May 21st, Reuters ran a story UPDATE 2-U.S. EIA cuts recoverable Monterey shale oil estimate by 96 pct from 15.4 billion to 600 million barrels.
The next day the Guardian took up the thread with Write-down of two-thirds of US shale oil explodes fracking myth. This article took a hammer to findings of a USC March 2013 study which claimed huge economic benefits for California pursuing advanced extraction technologies in the Monterey Formation (The Monterey Shale & California’s Economic Future).
But wait. Every year the US Energy Information Agency (EIA) releases its Annual Energy Outlook about this time of the year.
Strangely, the just-released Annual Energy Outlook 2014 With Projections to 2014 do not show any cutback in shale oil production projections.
Quite the contrary –
The downgrade [did] not impact near term production in the Monterey, estimates of which have increased to 57,000 barrels per day on average between 2010 and 2040.. Last year’s estimate for 2010 to 2040 was 14,000 barrels per day.
The head of the EIA, Adam Sieminski, in emails with industry sources, emphasizes Technically Recoverable Reserves (TRR) are not (somehow) not linked with estimates of actual production.
At the same time, some claim the boom is actually a bubble.
What’s the bottom line here?
It’s going to take a deep dive into documents. The 2014 Energy Outlook is 269 pages long, and it’s probably necessary to dig into several years reports. I’m hoping someone has done this. But I want to followup on this story.
How did the Monterey Formation reserve estimates get so overblown? How can taking such a huge volume of reserves out of the immediate future not affect production estimates for the next decade or two? What is the typical accuracy of the EIA energy projections anyway?
According to the EIA, the US will briefly – for a decade or two – be energy independent, because of shale oil and other nonstandard fossil fuel sources.

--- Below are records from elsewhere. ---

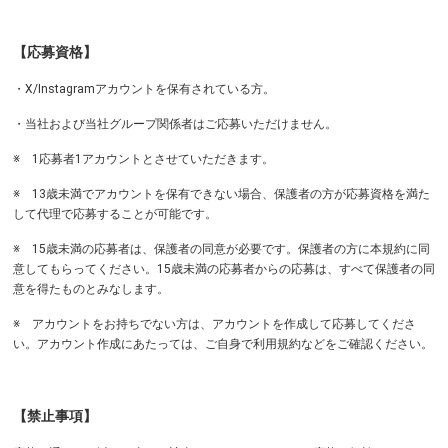
【応募資格】
・X/Instagramアカウントを保有されている方。
・当社および当社グループ関係者はご応募いただけません。
※ 1応募者1アカウントとさせていただきます。
※ 13歳未満でアカウントを保有できない場合、保護者の方が応募資格を満た
して代理で応募することが可能です。
※ 15歳未満の応募者は、保護者の同意が必要です。保護者の方に本規約に同
意してもらってください。15歳未満の応募者からの応募は、すべて保護者の同
意を得たものとみなします。
※ アカウントをお持ちでない方は、アカウントを作成して応募してくださ
い。アカウント作成にあたっては、ご自身で
利用規約
などをご確認ください。
【禁止事項】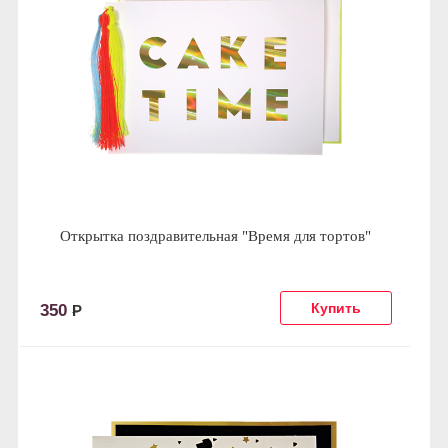
Открытка поздравительная "Время для тортов"
350
Р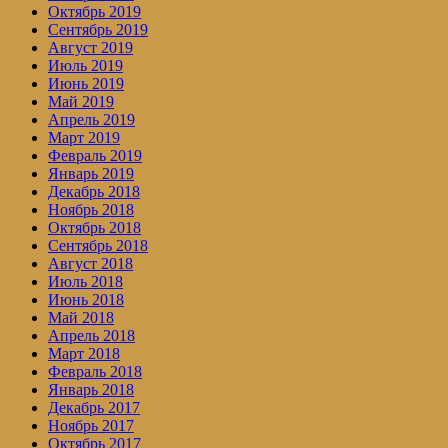
Октябрь 2019
Сентябрь 2019
Август 2019
Июль 2019
Июнь 2019
Май 2019
Апрель 2019
Март 2019
Февраль 2019
Январь 2019
Декабрь 2018
Ноябрь 2018
Октябрь 2018
Сентябрь 2018
Август 2018
Июль 2018
Июнь 2018
Май 2018
Апрель 2018
Март 2018
Февраль 2018
Январь 2018
Декабрь 2017
Ноябрь 2017
Октябрь 2017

This looms even larger with geopolitical developments in Crimea, the Ukraine, Europe’s dependence on Russian natural gas supplies, and the recently concluded agreements between Russia and China.
It’s a great example of how politics can enter into forecasting, or vice versa.
While shale/fracking and the global geopolitics of natural gas are hot stories, there is a lot more to the topic of energy forecasting.
Electric power planning is a rich source of challenges for forecasting – from short term load forecasts identifying seasonal patterns of usage. Real innovation can be found here.
And what about peak oil? Was that just another temporary delusion in the energy futures discussion?
I hope to put up posts on these sorts of questions in coming days.